〝海の小判〟 浜に活気 アワビ漁スタート 気仙沿岸 初日は越喜来、吉浜両漁協で(別写真あり)

▲ 漁業者らの活気にあふれたアワビの選別作業=崎浜漁港

 気仙沿岸で12日、今季のアワビ漁がスタートした。同日は大船渡市三陸町の越喜来、吉浜両漁協で口開けとなり、冬を感じさせる冷え込みとなった早朝から、漁業者らが漁船で海に繰り出し、〝海の小判〟とも呼ばれるアワビを次々に漁獲した。海況変化に伴う資源不足の懸念や、東京電力福島第一原発のALPS処理水海洋放出による中国の禁輸措置で、価格低迷が続くなど、アワビを取り巻く環境は厳しさを増す中、関係者らは安定した水揚げに期待を込める。(菅野弘大)

 

 11月1日に解禁となるアワビ漁は、各漁協、地区で天候やなぎの状況などを踏まえて開口日が決められる。今年は、気仙全体では昨年に比べて3日遅い初開口となった。
 このうち、越喜来漁協(舩砥秀市組合長)は専属分での開口。漁開始の午前6時30分、オレンジ色の朝日が差し込む海上で多くの漁船が待機し、漁業者らが一斉に漁を始めた。箱めがねで海中をのぞいて長いカギさおを巧みに操り、時々ポイントも変えながらアワビを捕っていった。

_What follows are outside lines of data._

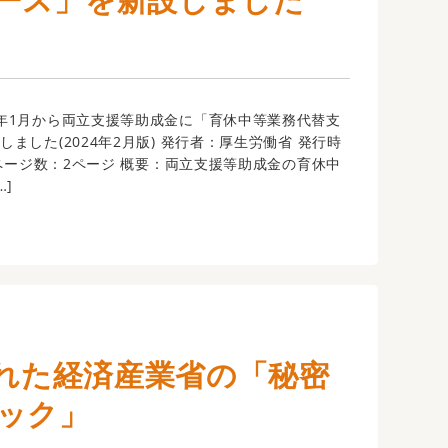
年1月から両立支援等助成金に「育休中等業務代替支
ました(2024年2月版) 発行者：厚生労働省 発行時
月 ページ数：2ページ 概要：両立支援等助成金の育休中
…]
された経済産業省の「秘密
ック」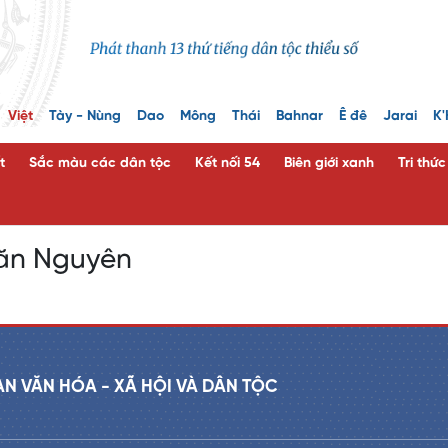
Việt
Tày - Nùng
Dao
Mông
Thái
Bahnar
Ê đê
Jarai
K'
t
Sắc màu các dân tộc
Kết nối 54
Biên giới xanh
Tri thứ
ăn Nguyên
AN VĂN HÓA - XÃ HỘI VÀ DÂN TỘC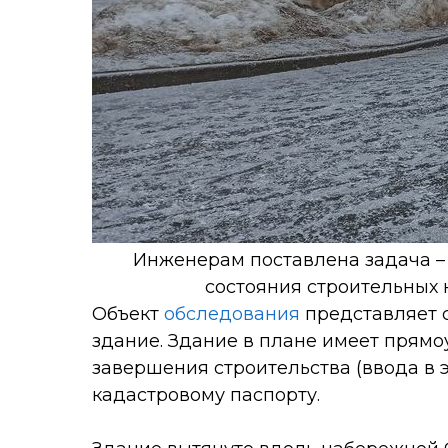
Инженерам поставлена задача –
состояния строительных 
Объект
обследования
представляет 
здание. Здание в плане имеет прямо
завершения строительства (ввода в э
кадастровому паспорту.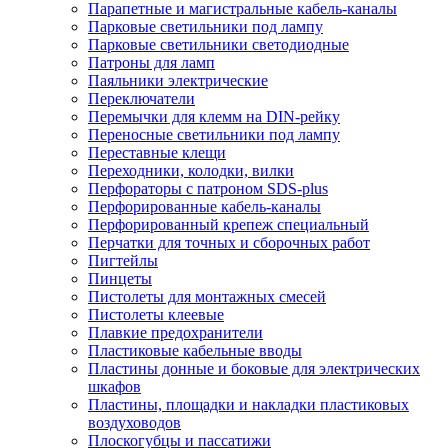
Парапетные и магистральные кабель-каналы
Парковые светильники под лампу
Парковые светильники светодиодные
Патроны для ламп
Паяльники электрические
Переключатели
Перемычки для клемм на DIN-рейку
Переносные светильники под лампу
Переставные клещи
Переходники, колодки, вилки
Перфораторы с патроном SDS-plus
Перфорированные кабель-каналы
Перфорированный крепеж специальный
Перчатки для точных и сборочных работ
Пигтейлы
Пинцеты
Пистолеты для монтажных смесей
Пистолеты клеевые
Плавкие предохранители
Пластиковые кабельные вводы
Пластины донные и боковые для электрических
шкафов
Пластины, площадки и накладки пластиковых
воздуховодов
Плоскогубцы и пассатижи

 集荷場の一つである崎浜漁港では、午前9時から集荷が始まり、漁を終えた船やアワビの入ったカゴを乗せた車が続々と乗り入れ、漁協職員らが選別作業にあたった。漁業者らは漁獲したアワビを見せ合うなどして、成果や漁況を語り合い、寒さの中で活気が生まれた。「昨年よりも多く取れた」「湾内が良い」という声が聞かれた一方で、「痩せアワビも多い」と餌不足を指摘する漁業者もいた。
 この日の同漁協の収量は、1号品と2号品合わせて約1㌧と、海況が悪く水揚げが振るわなかった昨年の初日を大幅に上回った。水揚げした木下孝之さん(82)は「なぎも良く、水の透明度もまずまずだった。でも、もの(アワビ)があるとはいえない。ある程度育てる手だてが必要ではないか」と話した。吉浜漁協でも約1㌧の水揚げがあった。

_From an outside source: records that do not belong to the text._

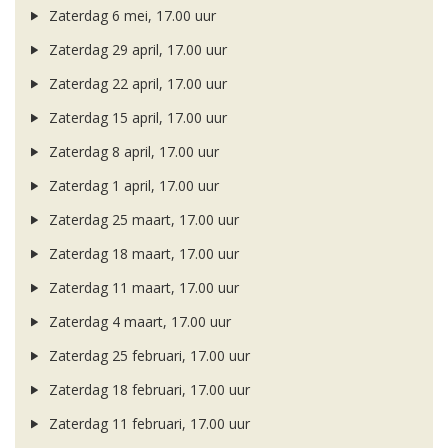
Zaterdag 6 mei, 17.00 uur
Zaterdag 29 april, 17.00 uur
Zaterdag 22 april, 17.00 uur
Zaterdag 15 april, 17.00 uur
Zaterdag 8 april, 17.00 uur
Zaterdag 1 april, 17.00 uur
Zaterdag 25 maart, 17.00 uur
Zaterdag 18 maart, 17.00 uur
Zaterdag 11 maart, 17.00 uur
Zaterdag 4 maart, 17.00 uur
Zaterdag 25 februari, 17.00 uur
Zaterdag 18 februari, 17.00 uur
Zaterdag 11 februari, 17.00 uur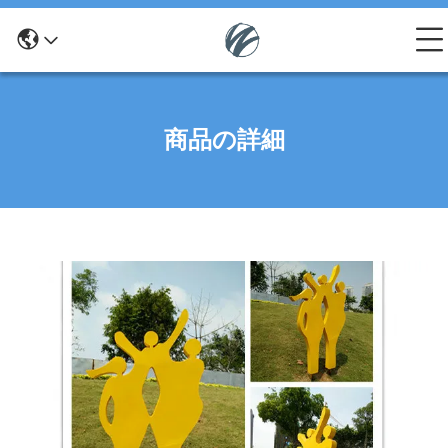
商品の詳細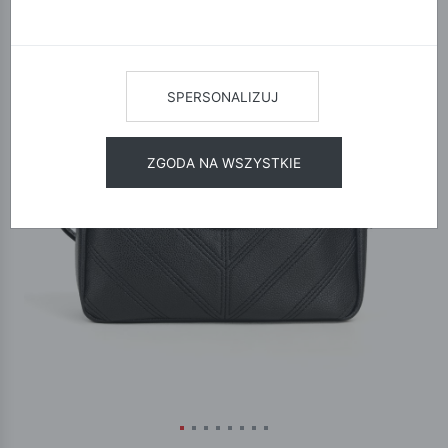
SPERSONALIZUJ
ZGODA NA WSZYSTKIE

 県産アワビは、多くが中国で高級食材として扱われる干鮑に加工され、香港へと輸出されるが、福島第一原発の処理水海洋放出を受け、中国政府は令和5年8月以降、日本産水産物の輸入を停止。長引く禁輸措置で荷動きがストップし、入札価格は大きく低迷している。中国政府は今年、禁輸措置を緩和したものの、その動きは鈍く、禁輸措置以前のような状況には戻っていない。

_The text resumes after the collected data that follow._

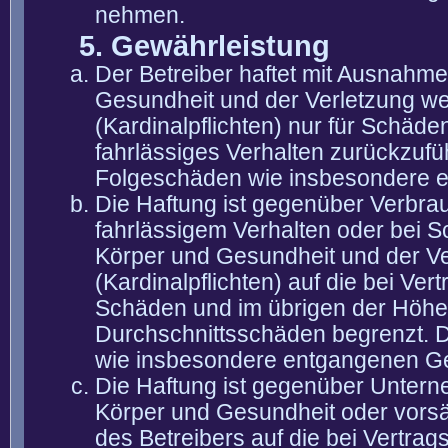
nehmen.
5. Gewährleistung
Der Betreiber haftet mit Ausnahm
Gesundheit und der Verletzung wes
(Kardinalpflichten) nur für Schäden
fahrlässiges Verhalten zurückzuführ
Folgeschäden wie insbesondere 
Die Haftung ist gegenüber Verbra
fahrlässigem Verhalten oder bei 
Körper und Gesundheit und der Ver
(Kardinalpflichten) auf die bei V
Schäden und im übrigen der Höhe 
Durchschnittsschäden begrenzt. Di
wie insbesondere entgangenen G
Die Haftung ist gegenüber Untern
Körper und Gesundheit oder vorsä
des Betreibers auf die bei Vertra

 越喜来漁協の大上豊明業務課長(52)は「海の状況も良く、全体的にも思った以上に揚がった。この調子で水揚げが続いてほしい」と期待を込めた。
 気仙では今月、綾里を除く4漁協で開口を予定。先月29日に事前入札会が行われ、水揚げ予定数量は前年同期を下回る15・2㌧、10㌔当たりの平均価格は5万7822円で、前年の5万8000円台をわずかに下回った。
 気仙における平均価格の最高値は、昨年に続き吉浜漁協(専属)の6万3800円で、昨年から1400円下落した。